Had a fun day on sunday. Here are a few pic. pulled fish all day


----------



## KSUFLASH (Apr 14, 2004)

looks like you were havin fun...gratz!!!

flash--------------------------out


----------



## Chucky (Apr 6, 2006)

Great lookin steelies. What river was you fishing?


----------



## joe01 (Apr 16, 2004)

Sorrie chucky I don't kiss and tell


----------



## peple of the perch (Sep 13, 2004)

joe01 said:


> Sorrie chucky I don't kiss and tell


yes but there is show n'tell


----------



## liquidsoap (Oct 22, 2005)

Very cool Joe! Have you been going down to rocky at all?


----------



## joe01 (Apr 16, 2004)

peple,
yes just learned a big lesson!!!!!  For now on pic we be done different.

Soap, yes, PM me


----------



## KSUFLASH (Apr 14, 2004)

now you know why nobody posts the background when they take a pic of their fish to show off....your hole is now fished out because the trolls that don't post and just take from the site are already there getting fish.

They were nice fish though...

flash---------------------------------------out


----------



## joe01 (Apr 16, 2004)

ya it sucks, One thing that people just don't understand, you have to put your time in and read and learn from others and then you have lots of fun... I walk all of rocky river when I fish you would be surprised where fish are


----------



## KSUFLASH (Apr 14, 2004)

heck,

Archman and I walked a river one day last year for about 5 hours looking for holes. We were whipped by the time we got back to our vehicles, but it sure was fun finding spots.

I do the same sort of walking when i hunt pike....well worth the time and effort put in to find some virgin holes.

My rule is, if I am taken fishing for pike or steel with someone, I don't share it with anyone, not even my buddies.....same goes for me...If I take them to my holes, then I would rather they keep it to themselves.

I don't mind them going back and fishing and havin a good time, just leave a few for me...haha...

The best lesson that was shown to me over anything else since I have started steelhead fishing, is someone showed me how to read topo maps of rivers, and someone showed me how to read the river. From that info, I have done the rest off my homework to find spots and access.

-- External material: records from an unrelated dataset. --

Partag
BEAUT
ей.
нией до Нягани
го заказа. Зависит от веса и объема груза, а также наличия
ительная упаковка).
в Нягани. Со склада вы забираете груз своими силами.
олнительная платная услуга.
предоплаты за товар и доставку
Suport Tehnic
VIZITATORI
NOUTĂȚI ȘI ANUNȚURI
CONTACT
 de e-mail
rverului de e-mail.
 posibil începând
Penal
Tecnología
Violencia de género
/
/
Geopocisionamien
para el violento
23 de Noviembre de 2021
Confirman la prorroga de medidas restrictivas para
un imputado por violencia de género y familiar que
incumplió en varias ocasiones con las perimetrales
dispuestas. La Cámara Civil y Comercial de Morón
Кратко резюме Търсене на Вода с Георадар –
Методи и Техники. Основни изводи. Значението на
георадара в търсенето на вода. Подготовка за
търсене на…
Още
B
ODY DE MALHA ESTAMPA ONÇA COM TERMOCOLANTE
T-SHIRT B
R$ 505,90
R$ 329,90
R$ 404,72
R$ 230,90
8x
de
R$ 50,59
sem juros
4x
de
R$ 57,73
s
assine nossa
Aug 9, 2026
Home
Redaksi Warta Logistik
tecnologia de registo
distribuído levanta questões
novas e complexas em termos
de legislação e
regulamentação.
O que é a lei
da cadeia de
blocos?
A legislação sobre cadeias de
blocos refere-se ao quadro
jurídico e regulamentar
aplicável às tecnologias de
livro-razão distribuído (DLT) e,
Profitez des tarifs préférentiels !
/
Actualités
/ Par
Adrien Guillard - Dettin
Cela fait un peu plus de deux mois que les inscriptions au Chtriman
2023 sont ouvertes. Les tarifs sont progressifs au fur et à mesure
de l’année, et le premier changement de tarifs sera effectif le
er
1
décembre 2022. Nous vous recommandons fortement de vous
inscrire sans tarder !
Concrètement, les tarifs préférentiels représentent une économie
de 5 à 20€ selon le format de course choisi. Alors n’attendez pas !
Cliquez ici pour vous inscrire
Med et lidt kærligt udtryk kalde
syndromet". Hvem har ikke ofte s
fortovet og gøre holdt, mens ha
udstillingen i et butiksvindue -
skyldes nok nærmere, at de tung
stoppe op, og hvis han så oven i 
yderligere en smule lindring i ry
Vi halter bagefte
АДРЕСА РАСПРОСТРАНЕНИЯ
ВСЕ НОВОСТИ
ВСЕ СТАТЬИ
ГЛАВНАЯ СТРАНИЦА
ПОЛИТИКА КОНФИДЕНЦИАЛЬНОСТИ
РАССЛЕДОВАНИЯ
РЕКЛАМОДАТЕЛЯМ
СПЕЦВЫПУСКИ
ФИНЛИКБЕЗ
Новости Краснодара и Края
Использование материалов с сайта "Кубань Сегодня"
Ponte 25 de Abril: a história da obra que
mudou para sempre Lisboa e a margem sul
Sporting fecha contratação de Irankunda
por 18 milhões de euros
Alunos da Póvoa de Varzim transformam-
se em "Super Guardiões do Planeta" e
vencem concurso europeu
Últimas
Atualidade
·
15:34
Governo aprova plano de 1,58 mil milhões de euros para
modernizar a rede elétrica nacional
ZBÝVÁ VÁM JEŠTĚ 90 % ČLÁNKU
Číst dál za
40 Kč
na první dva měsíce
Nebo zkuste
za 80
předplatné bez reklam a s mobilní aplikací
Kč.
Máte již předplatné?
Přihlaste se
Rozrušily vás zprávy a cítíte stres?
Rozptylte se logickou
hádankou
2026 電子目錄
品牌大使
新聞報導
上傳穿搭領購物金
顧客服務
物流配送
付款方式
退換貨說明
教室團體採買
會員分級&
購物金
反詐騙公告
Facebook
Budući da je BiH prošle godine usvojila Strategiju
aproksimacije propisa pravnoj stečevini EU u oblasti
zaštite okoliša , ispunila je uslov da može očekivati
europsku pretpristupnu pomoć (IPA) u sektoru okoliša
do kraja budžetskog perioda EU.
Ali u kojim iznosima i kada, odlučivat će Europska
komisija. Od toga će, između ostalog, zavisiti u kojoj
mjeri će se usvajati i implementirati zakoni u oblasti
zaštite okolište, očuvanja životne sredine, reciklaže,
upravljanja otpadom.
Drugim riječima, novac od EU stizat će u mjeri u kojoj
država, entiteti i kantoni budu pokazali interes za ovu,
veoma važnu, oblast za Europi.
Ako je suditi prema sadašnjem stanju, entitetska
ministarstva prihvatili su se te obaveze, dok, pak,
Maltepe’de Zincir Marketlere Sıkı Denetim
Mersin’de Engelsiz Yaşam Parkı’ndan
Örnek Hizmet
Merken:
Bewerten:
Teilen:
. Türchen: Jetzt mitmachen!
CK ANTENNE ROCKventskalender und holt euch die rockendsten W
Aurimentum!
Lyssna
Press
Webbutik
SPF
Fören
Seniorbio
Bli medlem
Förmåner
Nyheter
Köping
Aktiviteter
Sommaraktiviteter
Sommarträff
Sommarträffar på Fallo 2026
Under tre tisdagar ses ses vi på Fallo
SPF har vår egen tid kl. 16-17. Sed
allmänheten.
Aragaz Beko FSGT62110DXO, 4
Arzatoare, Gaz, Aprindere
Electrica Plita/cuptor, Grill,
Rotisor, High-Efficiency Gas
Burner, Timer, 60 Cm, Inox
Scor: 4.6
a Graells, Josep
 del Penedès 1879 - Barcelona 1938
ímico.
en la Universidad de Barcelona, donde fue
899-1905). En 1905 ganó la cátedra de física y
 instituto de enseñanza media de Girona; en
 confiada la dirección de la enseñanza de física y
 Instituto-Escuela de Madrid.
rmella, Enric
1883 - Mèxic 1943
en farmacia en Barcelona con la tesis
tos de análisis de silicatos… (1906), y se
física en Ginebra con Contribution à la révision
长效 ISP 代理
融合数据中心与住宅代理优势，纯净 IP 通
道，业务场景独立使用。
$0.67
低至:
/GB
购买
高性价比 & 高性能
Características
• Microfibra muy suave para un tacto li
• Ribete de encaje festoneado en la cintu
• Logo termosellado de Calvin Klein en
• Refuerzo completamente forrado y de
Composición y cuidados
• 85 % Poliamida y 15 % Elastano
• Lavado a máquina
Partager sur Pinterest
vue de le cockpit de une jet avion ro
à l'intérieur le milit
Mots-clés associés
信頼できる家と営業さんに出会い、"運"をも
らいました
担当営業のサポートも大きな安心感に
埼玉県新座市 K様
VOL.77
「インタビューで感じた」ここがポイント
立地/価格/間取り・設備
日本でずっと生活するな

flash-----------------------------out


----------



## peple of the perch (Sep 13, 2004)

joe01 said:


> ya it sucks, One thing that people just don't understand, you have to put your time in and read and learn from others and then you have lots of fun... I walk all of rocky river when I fish you would be surprised where fish are



half of the fun isdoing ur own reasearch and locating hunting the fish on ur own. i was going to walk really far down but my foot acked to the piont where i had to sit down. im going to wait a while before i can do some scouting thats the only bad thing for me


----------



## liquidsoap (Oct 22, 2005)

Joe I sent you a pm, I believe it is a lot more rewarding to catch a steelhead out of a hole you did the work to find... But either way, its fun.


----------



## Brian.Smith (May 18, 2006)

Nice steelies congrat's on the catch


----------



## steelheadtracker (Oct 1, 2006)

hello i am new here and was wondering if anyone knew how far in the vermilion river the steelhead are right now


----------



## joe01 (Apr 16, 2004)

Just fish it and find out, That what we all do. Start at the parks


----------



## steelheadtracker (Oct 1, 2006)

okthankyou , i was just wondering because i only get the chance to fish for steelhead everyother weekend because thats when i go to my dads house, have u heard anything about millhollow?


----------